We had technology. What we didn't fully understand yet was human motivation.

That lesson stayed with me much longer than the product itself.

v1.2.0 · Kakao Hackathon · Jan 2019 · 48hrs

Built in 48 Hours, Remembered Years Later

48 hours. Grand prize. The idea lived on...

Won the grand prize at the Kakao Jeju Coding Base Camp Hackathon with a real-time location sharing service called Yanawa.

The original motivation was honestly very simple: my friends were unbelievably bad at estimating arrival times.

Years later, watching similar ideas appear inside mainstream map products felt strangely satisfying. Not because 'we predicted the future,' but because it reminded me that small behavioral frustrations are often more universal than they first appear.

v1.3.0 · Virus Network · Jul 2019 – Jan 2020 · 7m

Learning Persuasion Outside the Classroom

Joined Virus Network, a startup community focused on entrepreneurship culture.

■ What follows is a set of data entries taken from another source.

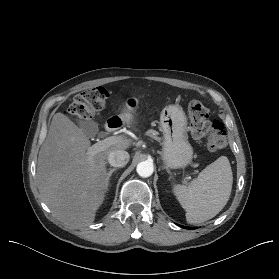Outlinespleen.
<instances>
[{
	"label": "spleen",
	"instance_id": "obj_1",
	"mask_svg": "<svg viewBox=\"0 0 279 279\" xmlns=\"http://www.w3.org/2000/svg\"><path fill=\"white\" fill-rule=\"evenodd\" d=\"M233 174L226 156L203 169L189 186H174V194L186 211L190 224L203 223L215 217L227 204L232 190Z\"/></svg>",
	"mask_w": 279,
	"mask_h": 279
}]
</instances>
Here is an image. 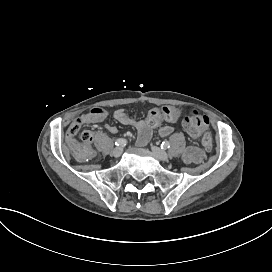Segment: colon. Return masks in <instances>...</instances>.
Wrapping results in <instances>:
<instances>
[{"label":"colon","instance_id":"5ec220e1","mask_svg":"<svg viewBox=\"0 0 272 272\" xmlns=\"http://www.w3.org/2000/svg\"><path fill=\"white\" fill-rule=\"evenodd\" d=\"M183 126L187 133L192 138L203 137L205 146L208 148L211 147L212 139L207 132L209 120L206 116H204L202 109L198 107H193L189 109L187 117H185L183 120ZM78 130H79L78 124L75 123L74 125L71 126L69 130V135L76 136L78 134ZM81 138L86 143L90 142L91 141L90 132H82Z\"/></svg>","mask_w":272,"mask_h":272}]
</instances>
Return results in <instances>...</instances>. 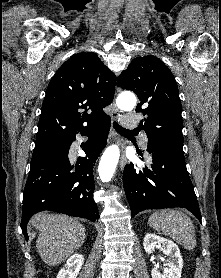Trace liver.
<instances>
[{
    "instance_id": "obj_1",
    "label": "liver",
    "mask_w": 221,
    "mask_h": 278,
    "mask_svg": "<svg viewBox=\"0 0 221 278\" xmlns=\"http://www.w3.org/2000/svg\"><path fill=\"white\" fill-rule=\"evenodd\" d=\"M31 224L39 231L37 252L47 265H58L79 249L85 241V228L77 220L51 213H38Z\"/></svg>"
}]
</instances>
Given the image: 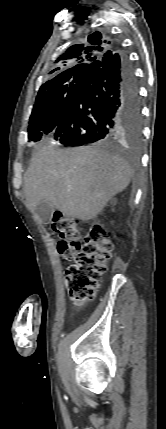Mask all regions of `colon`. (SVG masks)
I'll return each instance as SVG.
<instances>
[{"label":"colon","mask_w":166,"mask_h":429,"mask_svg":"<svg viewBox=\"0 0 166 429\" xmlns=\"http://www.w3.org/2000/svg\"><path fill=\"white\" fill-rule=\"evenodd\" d=\"M52 228L58 236V255L74 261L67 271L66 280L70 301L75 307H83L96 296L99 281L112 254L111 239L103 225L93 224L81 244L76 221L62 214L53 217Z\"/></svg>","instance_id":"colon-1"}]
</instances>
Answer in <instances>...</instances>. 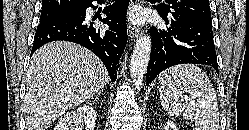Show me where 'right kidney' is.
<instances>
[{
	"label": "right kidney",
	"instance_id": "1",
	"mask_svg": "<svg viewBox=\"0 0 249 130\" xmlns=\"http://www.w3.org/2000/svg\"><path fill=\"white\" fill-rule=\"evenodd\" d=\"M96 112L92 106L83 105L60 119L55 130H94Z\"/></svg>",
	"mask_w": 249,
	"mask_h": 130
}]
</instances>
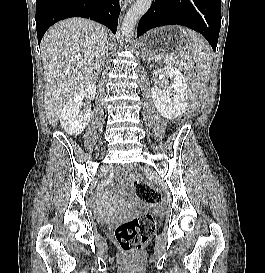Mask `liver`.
<instances>
[{
    "instance_id": "liver-1",
    "label": "liver",
    "mask_w": 265,
    "mask_h": 273,
    "mask_svg": "<svg viewBox=\"0 0 265 273\" xmlns=\"http://www.w3.org/2000/svg\"><path fill=\"white\" fill-rule=\"evenodd\" d=\"M108 43L106 29L84 18L60 21L45 33L41 42L44 104L52 126L67 100L97 79Z\"/></svg>"
}]
</instances>
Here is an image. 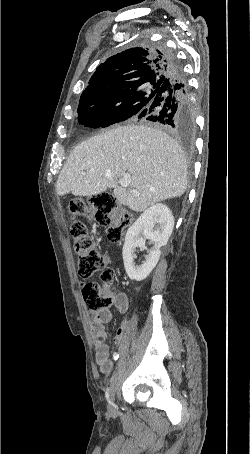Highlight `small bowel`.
I'll use <instances>...</instances> for the list:
<instances>
[{
	"instance_id": "c3829d8e",
	"label": "small bowel",
	"mask_w": 250,
	"mask_h": 454,
	"mask_svg": "<svg viewBox=\"0 0 250 454\" xmlns=\"http://www.w3.org/2000/svg\"><path fill=\"white\" fill-rule=\"evenodd\" d=\"M85 284H82L84 286ZM114 306L122 313L128 311L130 299L124 292L116 291L114 293ZM111 320V313L108 310L93 312L91 314L90 326L93 334L95 360L100 372L109 373L113 368V362L110 359L109 347L106 344L107 333L105 325ZM128 321H124L118 329L114 341L120 345L126 333Z\"/></svg>"
}]
</instances>
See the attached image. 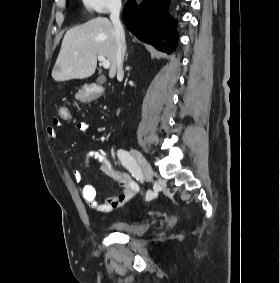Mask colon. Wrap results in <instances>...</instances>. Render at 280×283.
Masks as SVG:
<instances>
[{"label": "colon", "instance_id": "1", "mask_svg": "<svg viewBox=\"0 0 280 283\" xmlns=\"http://www.w3.org/2000/svg\"><path fill=\"white\" fill-rule=\"evenodd\" d=\"M104 92V87L98 86H90V87H82V92L80 94H76L75 98L80 99L82 101H88L92 98H97ZM69 105H74L70 103ZM68 105H60L58 108V119L60 122H67L68 119H71L74 116V111L72 108H67Z\"/></svg>", "mask_w": 280, "mask_h": 283}]
</instances>
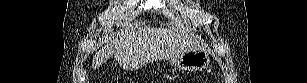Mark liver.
Here are the masks:
<instances>
[{"label": "liver", "mask_w": 307, "mask_h": 83, "mask_svg": "<svg viewBox=\"0 0 307 83\" xmlns=\"http://www.w3.org/2000/svg\"><path fill=\"white\" fill-rule=\"evenodd\" d=\"M170 29L135 27L110 37L93 57V68L99 67L113 54L123 68H140L149 62L174 59L179 54L192 50L191 40Z\"/></svg>", "instance_id": "1"}]
</instances>
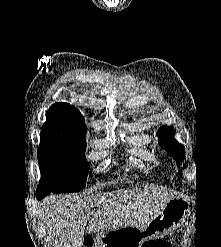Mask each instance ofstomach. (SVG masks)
<instances>
[{
	"label": "stomach",
	"instance_id": "stomach-1",
	"mask_svg": "<svg viewBox=\"0 0 221 247\" xmlns=\"http://www.w3.org/2000/svg\"><path fill=\"white\" fill-rule=\"evenodd\" d=\"M190 204L183 198H173L147 224L126 226L97 235L99 247H143L152 239L175 231L185 220Z\"/></svg>",
	"mask_w": 221,
	"mask_h": 247
}]
</instances>
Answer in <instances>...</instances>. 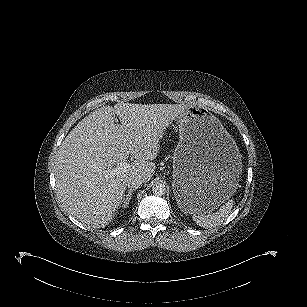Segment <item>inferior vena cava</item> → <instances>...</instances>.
Returning a JSON list of instances; mask_svg holds the SVG:
<instances>
[{
	"label": "inferior vena cava",
	"instance_id": "inferior-vena-cava-1",
	"mask_svg": "<svg viewBox=\"0 0 307 307\" xmlns=\"http://www.w3.org/2000/svg\"><path fill=\"white\" fill-rule=\"evenodd\" d=\"M143 179L140 178V177H132L130 178L127 183H126V186L132 190V189H138L142 186L143 184Z\"/></svg>",
	"mask_w": 307,
	"mask_h": 307
}]
</instances>
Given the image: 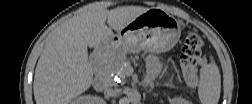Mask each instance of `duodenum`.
Returning <instances> with one entry per match:
<instances>
[{
    "label": "duodenum",
    "mask_w": 252,
    "mask_h": 104,
    "mask_svg": "<svg viewBox=\"0 0 252 104\" xmlns=\"http://www.w3.org/2000/svg\"><path fill=\"white\" fill-rule=\"evenodd\" d=\"M106 85H107V80L105 76L102 74L97 75L95 79L93 80V86L96 90L101 91L105 89Z\"/></svg>",
    "instance_id": "1"
}]
</instances>
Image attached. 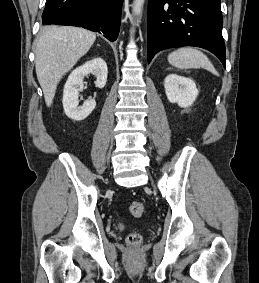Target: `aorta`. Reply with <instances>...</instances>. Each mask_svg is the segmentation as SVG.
Wrapping results in <instances>:
<instances>
[{"label": "aorta", "instance_id": "aorta-1", "mask_svg": "<svg viewBox=\"0 0 259 283\" xmlns=\"http://www.w3.org/2000/svg\"><path fill=\"white\" fill-rule=\"evenodd\" d=\"M144 5V0H135L133 3V13L135 16L140 17L142 14V9Z\"/></svg>", "mask_w": 259, "mask_h": 283}]
</instances>
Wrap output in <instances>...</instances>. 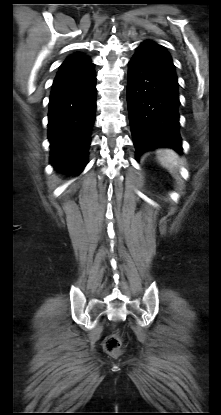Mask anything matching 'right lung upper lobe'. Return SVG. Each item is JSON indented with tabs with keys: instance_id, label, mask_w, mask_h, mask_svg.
Wrapping results in <instances>:
<instances>
[{
	"instance_id": "right-lung-upper-lobe-1",
	"label": "right lung upper lobe",
	"mask_w": 221,
	"mask_h": 415,
	"mask_svg": "<svg viewBox=\"0 0 221 415\" xmlns=\"http://www.w3.org/2000/svg\"><path fill=\"white\" fill-rule=\"evenodd\" d=\"M92 64L91 60L82 53L69 56L60 66L59 70L72 69Z\"/></svg>"
}]
</instances>
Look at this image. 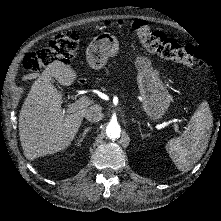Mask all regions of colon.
I'll return each instance as SVG.
<instances>
[{
	"instance_id": "5ec220e1",
	"label": "colon",
	"mask_w": 221,
	"mask_h": 221,
	"mask_svg": "<svg viewBox=\"0 0 221 221\" xmlns=\"http://www.w3.org/2000/svg\"><path fill=\"white\" fill-rule=\"evenodd\" d=\"M104 24L106 27L114 25L118 30L130 26L148 52L167 60L205 69V62L201 59L203 55L198 48L181 45L164 33L152 30L141 20H106ZM79 42L80 35L75 31L56 34L48 46L27 53L22 60V67L26 73H32L53 63L69 61L74 57Z\"/></svg>"
}]
</instances>
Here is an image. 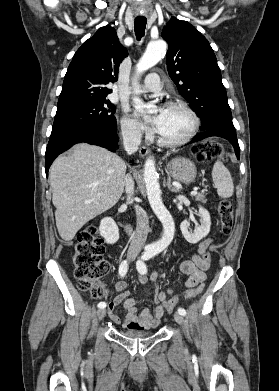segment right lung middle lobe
<instances>
[{
    "label": "right lung middle lobe",
    "mask_w": 279,
    "mask_h": 391,
    "mask_svg": "<svg viewBox=\"0 0 279 391\" xmlns=\"http://www.w3.org/2000/svg\"><path fill=\"white\" fill-rule=\"evenodd\" d=\"M115 111L114 104L107 99L87 101L57 109L52 132L116 120Z\"/></svg>",
    "instance_id": "right-lung-middle-lobe-1"
}]
</instances>
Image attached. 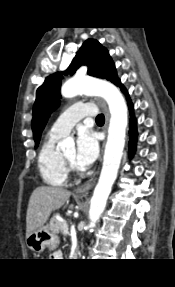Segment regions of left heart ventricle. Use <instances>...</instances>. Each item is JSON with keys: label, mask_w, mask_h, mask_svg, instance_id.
<instances>
[{"label": "left heart ventricle", "mask_w": 175, "mask_h": 287, "mask_svg": "<svg viewBox=\"0 0 175 287\" xmlns=\"http://www.w3.org/2000/svg\"><path fill=\"white\" fill-rule=\"evenodd\" d=\"M64 155L69 159L75 162L76 152L75 149H71L64 153Z\"/></svg>", "instance_id": "obj_1"}]
</instances>
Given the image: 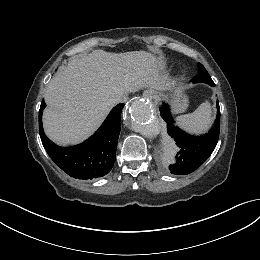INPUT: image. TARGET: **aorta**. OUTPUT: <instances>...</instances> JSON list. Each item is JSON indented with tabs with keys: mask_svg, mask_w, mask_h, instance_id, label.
Returning a JSON list of instances; mask_svg holds the SVG:
<instances>
[{
	"mask_svg": "<svg viewBox=\"0 0 260 260\" xmlns=\"http://www.w3.org/2000/svg\"><path fill=\"white\" fill-rule=\"evenodd\" d=\"M126 122L133 131L146 137H153L160 131L154 119L153 109L144 99L137 98L132 101L126 113ZM168 143L175 147L171 139H168Z\"/></svg>",
	"mask_w": 260,
	"mask_h": 260,
	"instance_id": "aorta-1",
	"label": "aorta"
}]
</instances>
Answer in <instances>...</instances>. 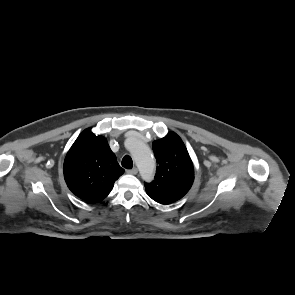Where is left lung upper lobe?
<instances>
[{
  "instance_id": "obj_1",
  "label": "left lung upper lobe",
  "mask_w": 295,
  "mask_h": 295,
  "mask_svg": "<svg viewBox=\"0 0 295 295\" xmlns=\"http://www.w3.org/2000/svg\"><path fill=\"white\" fill-rule=\"evenodd\" d=\"M152 147L158 166L154 180L145 183V190L150 197L174 203L192 186L193 163L183 141L174 132L154 141Z\"/></svg>"
}]
</instances>
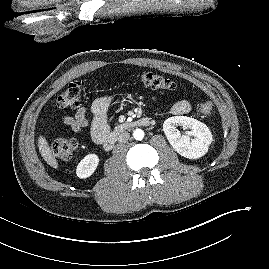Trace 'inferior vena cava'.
I'll use <instances>...</instances> for the list:
<instances>
[{
	"label": "inferior vena cava",
	"instance_id": "1",
	"mask_svg": "<svg viewBox=\"0 0 269 269\" xmlns=\"http://www.w3.org/2000/svg\"><path fill=\"white\" fill-rule=\"evenodd\" d=\"M129 137H130V134L128 132H123L118 136L117 140L119 143H126Z\"/></svg>",
	"mask_w": 269,
	"mask_h": 269
}]
</instances>
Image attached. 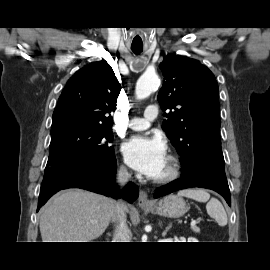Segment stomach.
<instances>
[{
	"instance_id": "obj_1",
	"label": "stomach",
	"mask_w": 270,
	"mask_h": 270,
	"mask_svg": "<svg viewBox=\"0 0 270 270\" xmlns=\"http://www.w3.org/2000/svg\"><path fill=\"white\" fill-rule=\"evenodd\" d=\"M154 214L177 218L187 212L186 202L179 195H168L150 207H143Z\"/></svg>"
}]
</instances>
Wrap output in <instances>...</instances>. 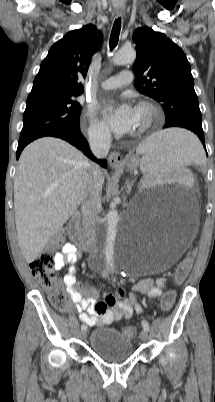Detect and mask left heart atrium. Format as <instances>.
<instances>
[{
    "instance_id": "obj_1",
    "label": "left heart atrium",
    "mask_w": 215,
    "mask_h": 402,
    "mask_svg": "<svg viewBox=\"0 0 215 402\" xmlns=\"http://www.w3.org/2000/svg\"><path fill=\"white\" fill-rule=\"evenodd\" d=\"M110 128L118 134L130 133L135 123V109L125 99L103 111Z\"/></svg>"
}]
</instances>
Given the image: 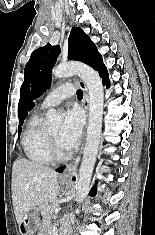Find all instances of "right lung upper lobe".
<instances>
[{"label": "right lung upper lobe", "mask_w": 155, "mask_h": 235, "mask_svg": "<svg viewBox=\"0 0 155 235\" xmlns=\"http://www.w3.org/2000/svg\"><path fill=\"white\" fill-rule=\"evenodd\" d=\"M33 107H34V104L32 103V104L30 105V110H31Z\"/></svg>", "instance_id": "1"}]
</instances>
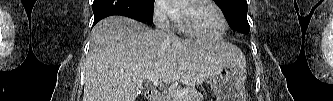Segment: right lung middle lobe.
Instances as JSON below:
<instances>
[{
    "instance_id": "1",
    "label": "right lung middle lobe",
    "mask_w": 333,
    "mask_h": 101,
    "mask_svg": "<svg viewBox=\"0 0 333 101\" xmlns=\"http://www.w3.org/2000/svg\"><path fill=\"white\" fill-rule=\"evenodd\" d=\"M142 10L149 23L153 22V6L155 0H133Z\"/></svg>"
}]
</instances>
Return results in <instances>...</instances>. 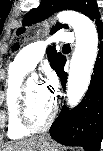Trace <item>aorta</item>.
I'll use <instances>...</instances> for the list:
<instances>
[{"mask_svg": "<svg viewBox=\"0 0 103 151\" xmlns=\"http://www.w3.org/2000/svg\"><path fill=\"white\" fill-rule=\"evenodd\" d=\"M61 23L70 25L75 32L73 52L67 82V101L76 106L86 93L98 52V34L95 24L85 15L75 11H62L56 16Z\"/></svg>", "mask_w": 103, "mask_h": 151, "instance_id": "obj_1", "label": "aorta"}]
</instances>
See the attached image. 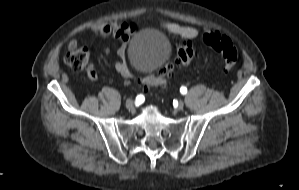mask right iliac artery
Wrapping results in <instances>:
<instances>
[{
  "label": "right iliac artery",
  "instance_id": "obj_1",
  "mask_svg": "<svg viewBox=\"0 0 299 190\" xmlns=\"http://www.w3.org/2000/svg\"><path fill=\"white\" fill-rule=\"evenodd\" d=\"M144 100V96L143 95H138L137 98H136V102H141Z\"/></svg>",
  "mask_w": 299,
  "mask_h": 190
}]
</instances>
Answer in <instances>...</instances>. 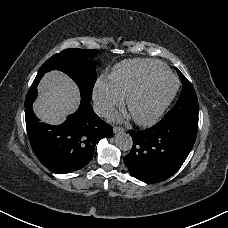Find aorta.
Segmentation results:
<instances>
[{
	"mask_svg": "<svg viewBox=\"0 0 228 228\" xmlns=\"http://www.w3.org/2000/svg\"><path fill=\"white\" fill-rule=\"evenodd\" d=\"M115 144L122 151H129L132 148V137L125 132L118 133L115 136Z\"/></svg>",
	"mask_w": 228,
	"mask_h": 228,
	"instance_id": "aorta-1",
	"label": "aorta"
}]
</instances>
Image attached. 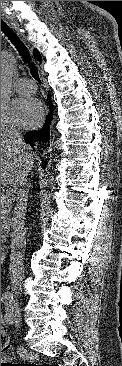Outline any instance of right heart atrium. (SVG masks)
Returning a JSON list of instances; mask_svg holds the SVG:
<instances>
[{
  "label": "right heart atrium",
  "instance_id": "right-heart-atrium-1",
  "mask_svg": "<svg viewBox=\"0 0 122 366\" xmlns=\"http://www.w3.org/2000/svg\"><path fill=\"white\" fill-rule=\"evenodd\" d=\"M15 124L12 122V119L10 120L4 115L1 114V132L8 130V129H14Z\"/></svg>",
  "mask_w": 122,
  "mask_h": 366
}]
</instances>
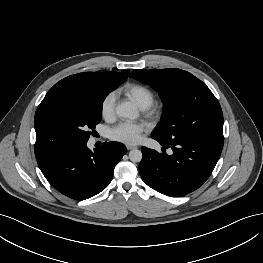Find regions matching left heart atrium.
Wrapping results in <instances>:
<instances>
[{"mask_svg": "<svg viewBox=\"0 0 263 263\" xmlns=\"http://www.w3.org/2000/svg\"><path fill=\"white\" fill-rule=\"evenodd\" d=\"M148 126L142 122H122L110 130V138L128 145L139 143Z\"/></svg>", "mask_w": 263, "mask_h": 263, "instance_id": "1", "label": "left heart atrium"}]
</instances>
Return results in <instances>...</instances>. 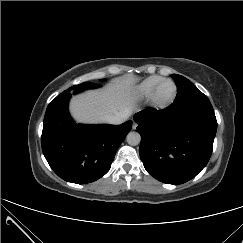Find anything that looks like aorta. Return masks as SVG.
I'll return each instance as SVG.
<instances>
[{
	"label": "aorta",
	"instance_id": "762f6f07",
	"mask_svg": "<svg viewBox=\"0 0 243 243\" xmlns=\"http://www.w3.org/2000/svg\"><path fill=\"white\" fill-rule=\"evenodd\" d=\"M127 143L131 146H136L141 141V136L138 132H129L126 137Z\"/></svg>",
	"mask_w": 243,
	"mask_h": 243
}]
</instances>
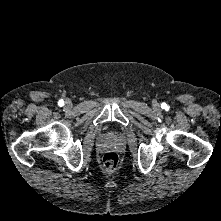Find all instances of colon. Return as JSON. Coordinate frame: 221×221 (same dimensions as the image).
Segmentation results:
<instances>
[{"label": "colon", "mask_w": 221, "mask_h": 221, "mask_svg": "<svg viewBox=\"0 0 221 221\" xmlns=\"http://www.w3.org/2000/svg\"><path fill=\"white\" fill-rule=\"evenodd\" d=\"M119 165V158L116 153L108 152L102 158L103 169L107 173H113Z\"/></svg>", "instance_id": "colon-1"}]
</instances>
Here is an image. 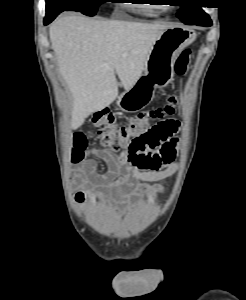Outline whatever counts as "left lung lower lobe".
<instances>
[{"label":"left lung lower lobe","mask_w":246,"mask_h":300,"mask_svg":"<svg viewBox=\"0 0 246 300\" xmlns=\"http://www.w3.org/2000/svg\"><path fill=\"white\" fill-rule=\"evenodd\" d=\"M211 24H212V21L210 20L208 22L198 23V24H195V25L208 27V26H211Z\"/></svg>","instance_id":"1"}]
</instances>
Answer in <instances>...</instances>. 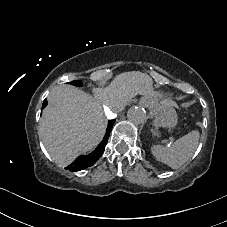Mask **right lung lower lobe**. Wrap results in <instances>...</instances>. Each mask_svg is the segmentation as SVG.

Organised conferences, recruited sponsors, wrote proposals, cold-called companies, coordinated speakers, and hosted events.

At some point, I realized I was learning more about people from awkward sponsor calls than from marketing textbooks.

Most people are not persuaded by perfect logic. They are persuaded when they feel understood.

That idea later shaped the way I approached product management too.